The certificate uploaded is NOT for the domain name remi-theriault.com (CloudFlare Origin Certificate was seen).

So I take it to mean that InfinityFree isn’t compatible with the Cloudflare Origin CA certificate right? I can only use the Universal one?

Also, I checked DNS propagation on mxtoolbox and it says: TTL: 5 min. Not sure how to interpret this. Does this mean it’s only supposed to take 5 min for DNS propagation?

Edit: Or do you think maybe I actually have to point my nameservers to InfinityFree instead of Cloudflare in order for this to work? Because when I try to check the Cloudflare nameservers from my Cloudflare account, I actually get this message:

Partner hosted zone

Your DNS zone file is hosted by Byethost, a Cloudflare partner. Manage your DNS records at their website.

Was a bit confused at first because of this:

You can probably keep using Cloudflare’s nameservers. Our Cloudflare integration is a bit funky, so using Cloudflare’s nameservers is probably a safe bet. Yes, Cloudflare provides SSL on your domain if you use Cloudflare, regardless of whether you use Cloudflare’s nameservers or ours.

But then I changed the nameservers to InfinityFree again in the hope that it fixes the issue after seeing this:

Ergastolator1

You can’t use the free SSL without changing the nameservers to our ones.
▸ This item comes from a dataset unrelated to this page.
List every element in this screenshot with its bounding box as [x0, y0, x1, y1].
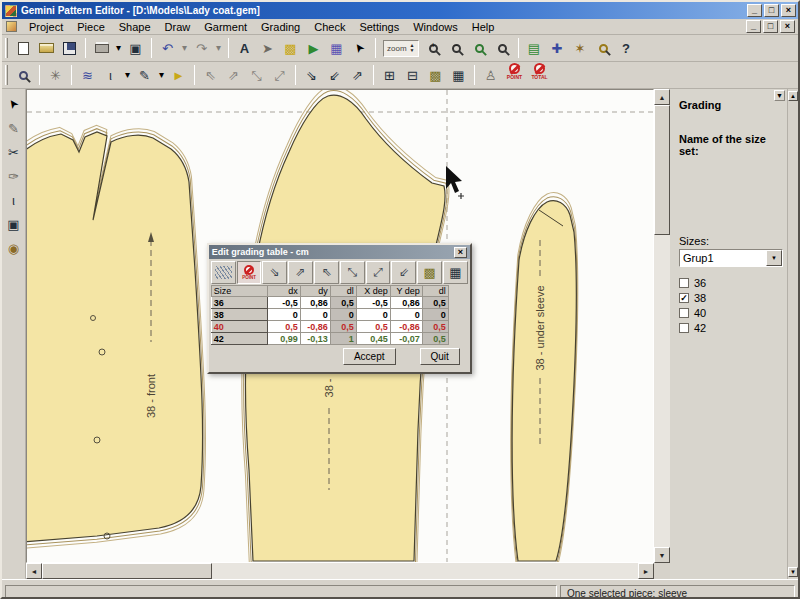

OK, the SSL is working this morning! I guess I had to wait 48 instead of 24 hours and use InfinityFree namerservers :slight_smile:

Thanks so much for your help and patience. Now that this is done, I will let you know if I keep receiving the original error emails!

Welp, I guess my idea didn’t work. It was an experiment. But I should have anticipated that Cloudflare wouldn’t issue a certificate on a domain name that didn’t resolve to the right namesevers.

Yes, that will work. Although then you’re dealing with the funky Cloudflare control panel integration, so be warned.

Universal SSL encrypts the connection between your visitors and Cloudflare. The Origin Certificate encrypts the connection between Cloudflare and the hosting server. They are different certificates for different purposes.

But yes, our panel doesn’t accept Origin Certificates. It only accepts certificates which are trusted by browsers, and Cloudflare’s Origin Certificates are only trusted by Cloudflare.

4 Likes

Alas, I received another type E_ERROR error in line 22. Do you know if that excludes the possibility of “the site not being able to connect to itself” issue as the cause of this error? Should I go back to Wordfence and say that this was not the issue?

Or perhaps I should just give up haha, as besides the emails there is no noticeable issue with my site :3

They may still claim that IPv6 support is the issue, which wasn’t “fixed”. I still think it’s a problem in the code. You can try to contact them again, of course, but they may not budge on their original standpoint.

That’s also a good point to consider! I can’t make that decision for you. But if your site works, then it works.

2 Likes

This topic was automatically closed 15 days after the last reply. New replies are no longer allowed.